Note: In the above code ErrorLogger is a class that has code to write to the File. objMessage is an entity class to carry the log message.
Alternatively, you might want to do error logging into the database (if you're using one)
Koth,
I have implemented Mutex lock, which has removed the "stack overflow" error. I yet have to do a load testing before I can conclude whether it is working fine in all cases.
I was reading about Mutex objets in one of the websites, which says that Mutex affects the performance. I want to know one thing with putting lock through Mutex.
Suppose User Process1 is writing to a file and at the same time User Process2 tries to write to the same file.

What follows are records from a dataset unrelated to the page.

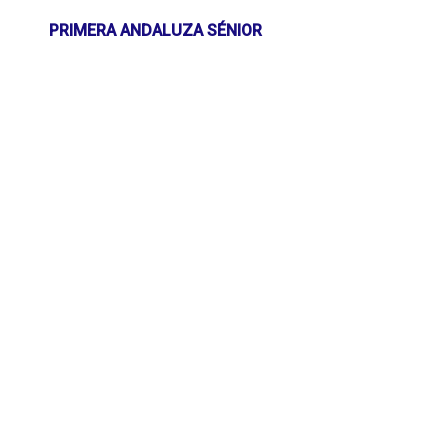
PRIMERA ANDALUZA SÉNIOR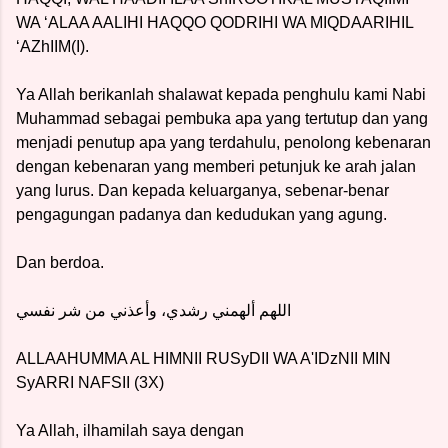
WA ‘ALAA AALIHI HAQQO QODRIHI WA MIQDAARIHIL
‘AZhIIM(I).
Ya Allah berikanlah shalawat kepada penghulu kami Nabi
Muhammad sebagai pembuka apa yang tertutup dan yang
menjadi penutup apa yang terdahulu, penolong kebenaran
dengan kebenaran yang memberi petunjuk ke arah jalan
yang lurus. Dan kepada keluarganya, sebenar-benar
pengagungan padanya dan kedudukan yang agung.
Dan berdoa.
‏اللهم ألهمني رشدي، وأعذني من شر نفسي
ALLAAHUMMA AL HIMNII RUSyDII WA A'IDzNII MIN
SyARRI NAFSII (3X)
Ya Allah, ilhamilah saya dengan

Since Process1 has put a lock on the code block, will Process2 will keep trying or just die after the first attempet iteself.?
thanks
pradeep_tp
It will wait until the mutex is released....
Joel: When you say "queue line" do you
mean creating a separate thread that
runs in a loop to keep checking the
queue as well as write to a file when
it is not locked?
Yeah, that's basically what I was thinking. Have another thread that has a while loop until it can get access to the file and save, then end.
But you would have to do it in a way where the first thread to start looking gets access first. Which is why I say queue.